Tales Of Sex, Corruption And 'Peacekeeping' In A Fictional Haiti
Mischa Berlinski's Haiti is a terrible place. His Haiti is a beautiful place. In his new novel, Peacekeeping, Haiti is either the best or the worst place, all depending on the day, the moment, the observer.
But what Haiti is most of all is compelling. Addicting. For his characters it's the kind of place that inspires an almost mystical obsession. Like the expatriate judge returning to the place of his birth. The journalist. The former Florida cop turned U.N. worker named Terry White who has decided that Haiti, for all its flaws, is the place where he can make his mark. Where he can finally do some good after failing in so many other attempts. Maybe...
"Terry likes to tell himself a lot of stories," says Kay, Terry's wife, late in the novel. "I guess all men do.

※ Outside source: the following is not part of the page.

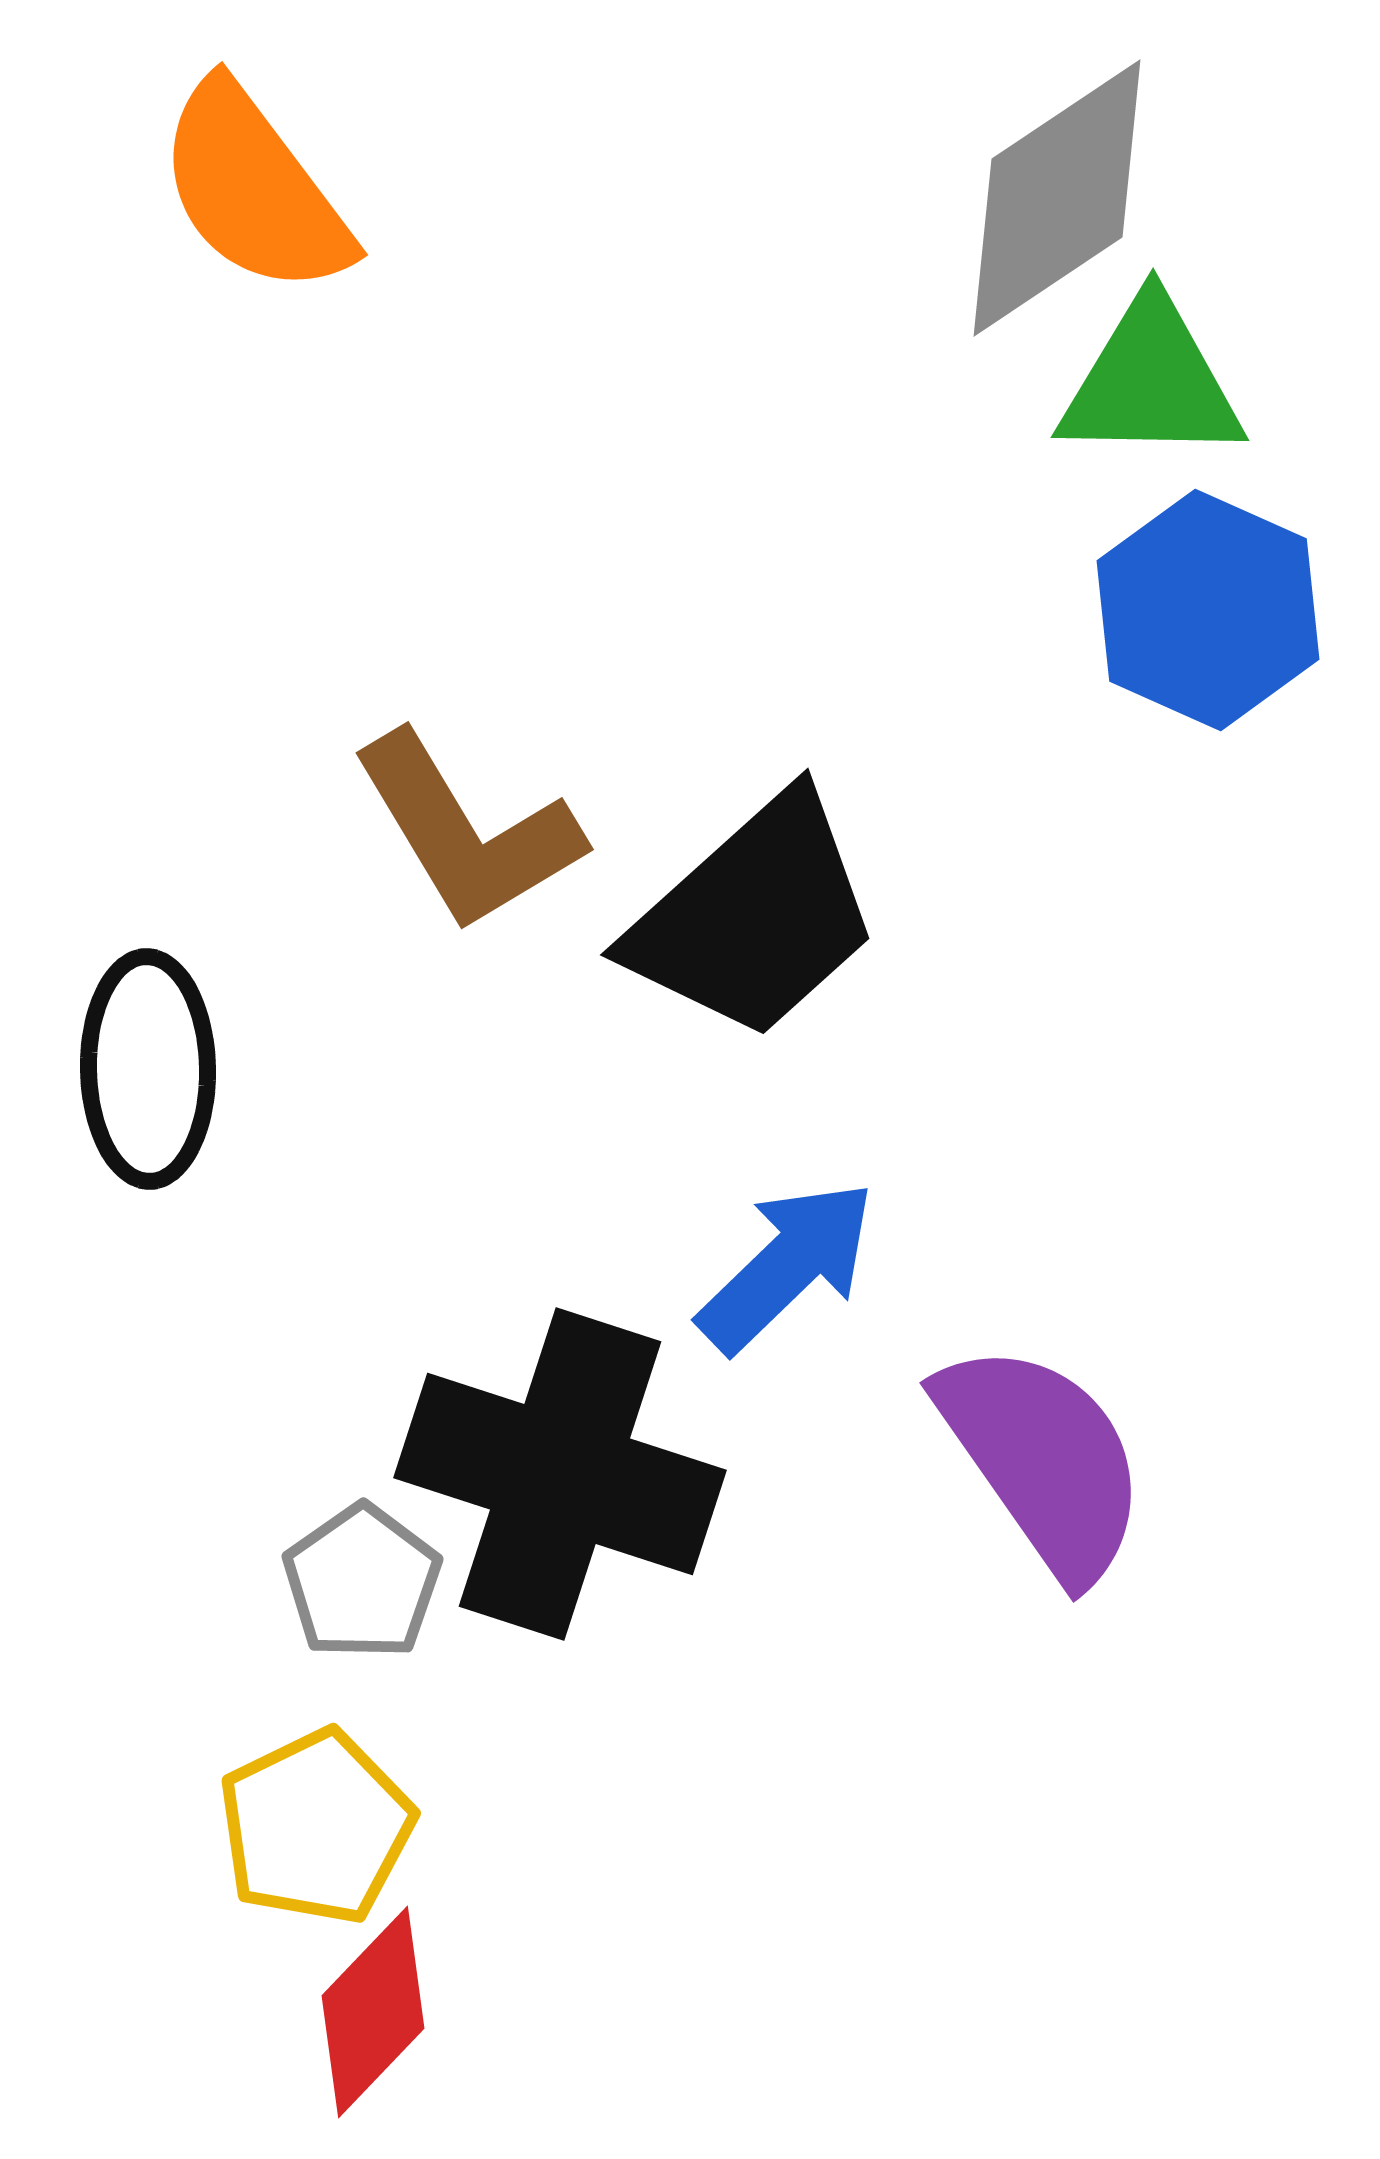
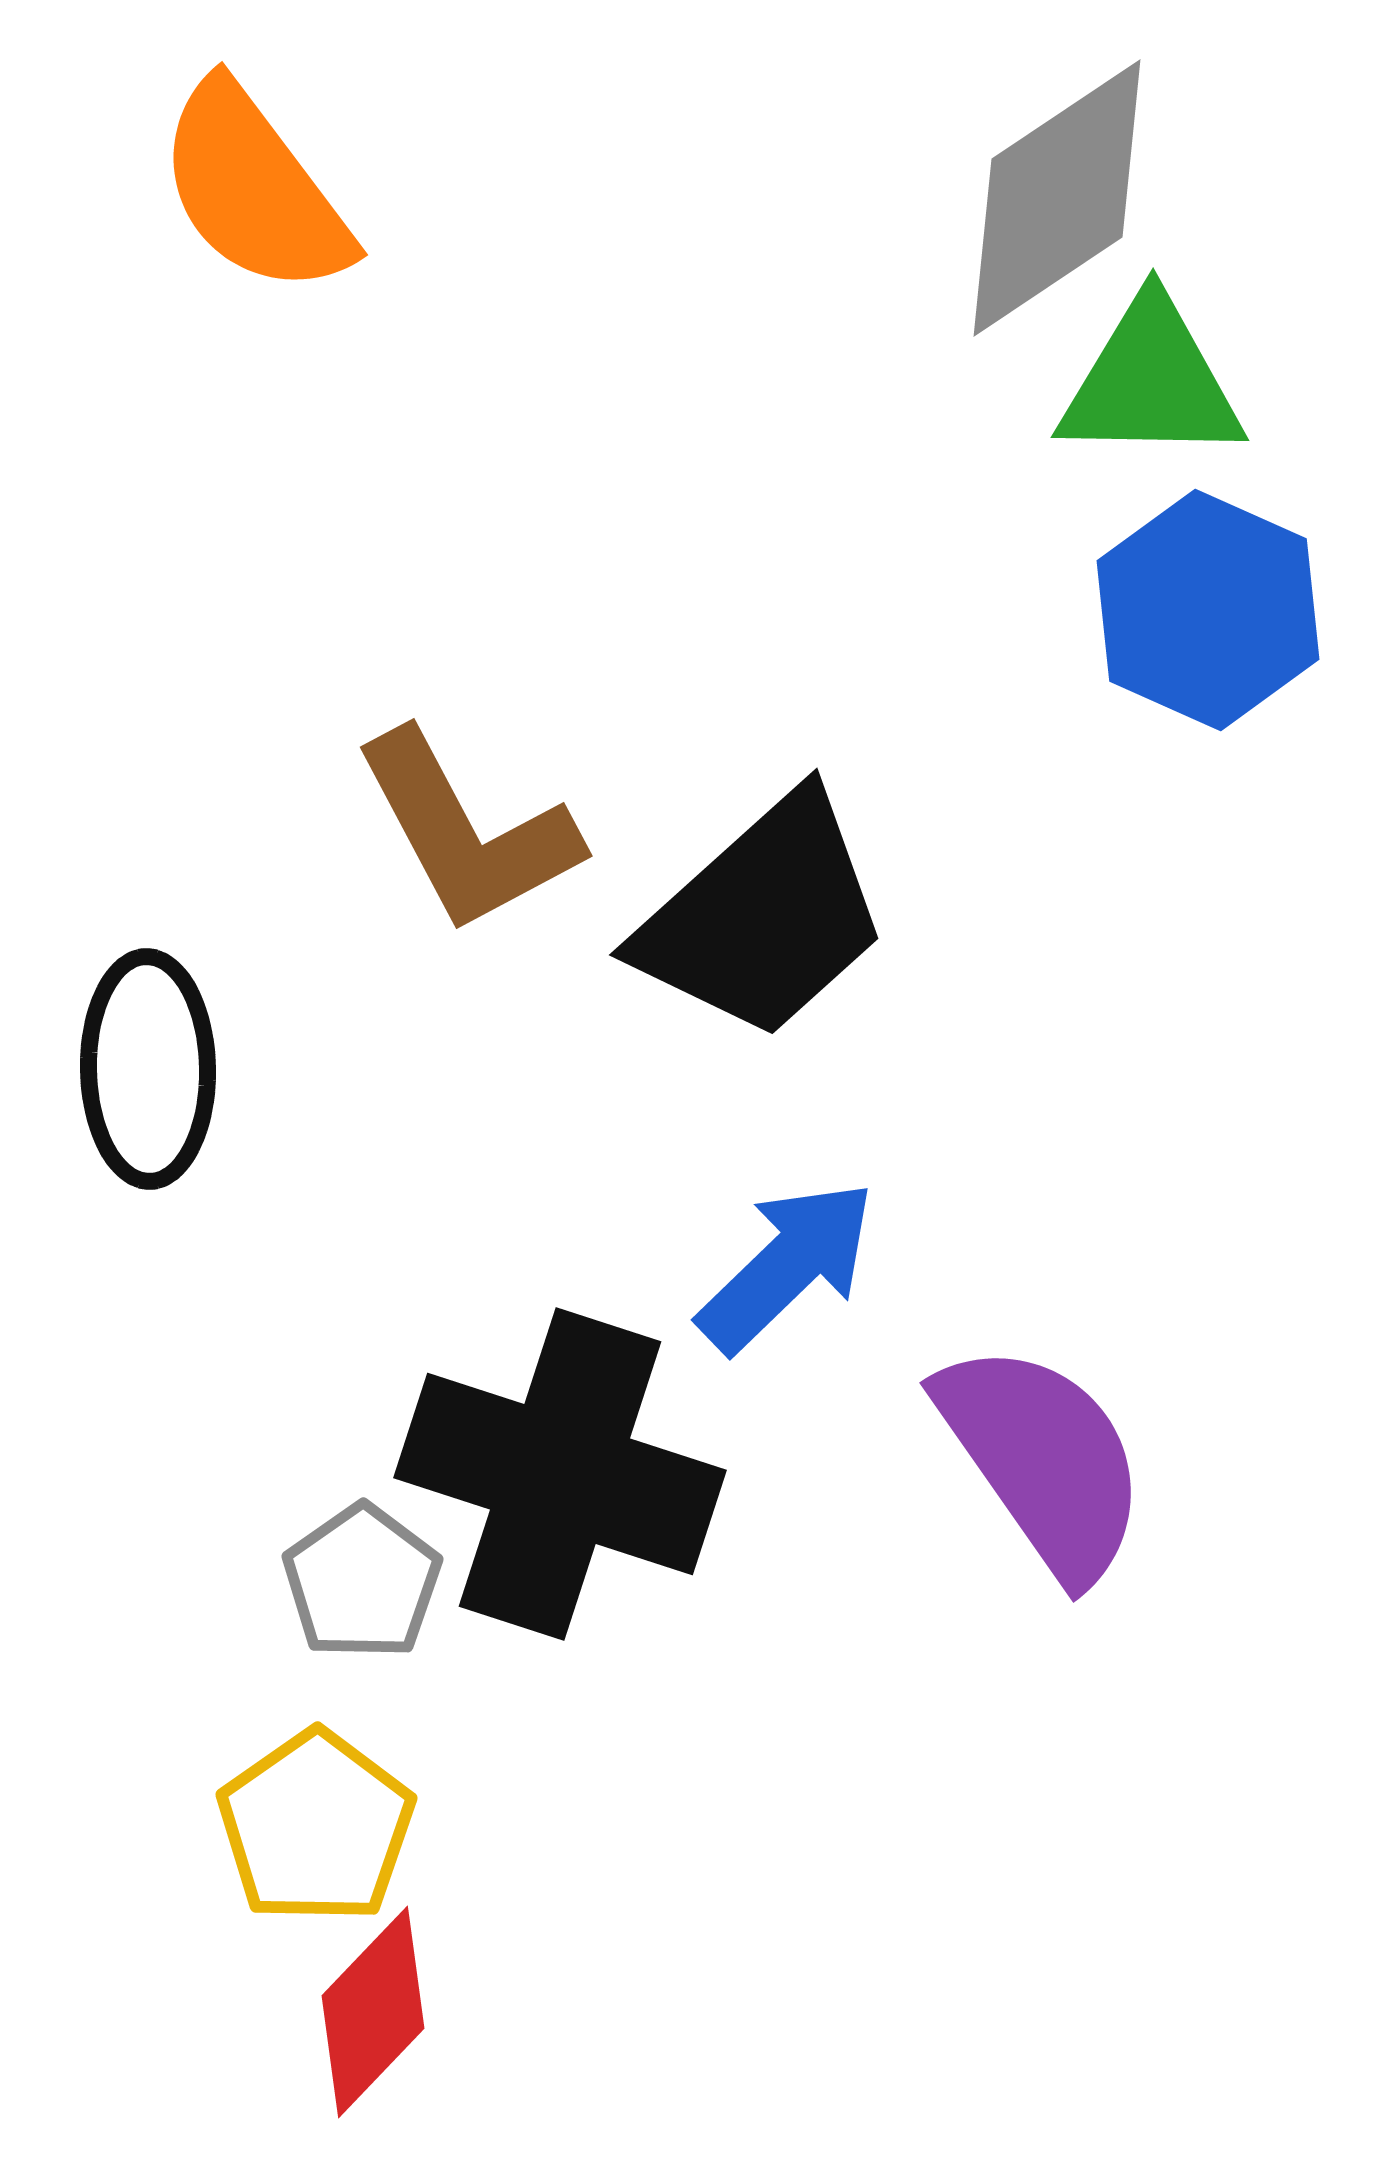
brown L-shape: rotated 3 degrees clockwise
black trapezoid: moved 9 px right
yellow pentagon: rotated 9 degrees counterclockwise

Women are different — we have to be, we have to live with you people. A man will tell himself he's building a road. Or saving an orphan from a burning building... And if the story is good enough, a man will tell himself it's okay to go to bed at night. But truth is, men don't have a clue. Terry doesn't even know why he gets out of bed in the morning. But I sure know why I do."
But to begin: Mischa Berlinski (the guy who wrote Fieldwork, which was probably the best missionaries-and-prison-suicide book of 2007) is telling the story of Terry White in Haiti, as seen through the eyes of an unnamed narrator — a journalist-turned-aspiring-novelist who befriends Terry and Kay during a very odd time in Haiti and all of their lives. There's Terry, Kay, who was a real estate agent (and Vicodin addict) crushed by the U.S. financial collapse. There's judge Johel Celestin, an American-educated Haitian who fled the Duvaliers as a boy, then returned, and Johel's wife, Nadia, who is like a phantom — tiny, quiet, beautiful, powerful — and becomes an object of obsession for Terry because Terry is a good man who can't seem to help but do bad.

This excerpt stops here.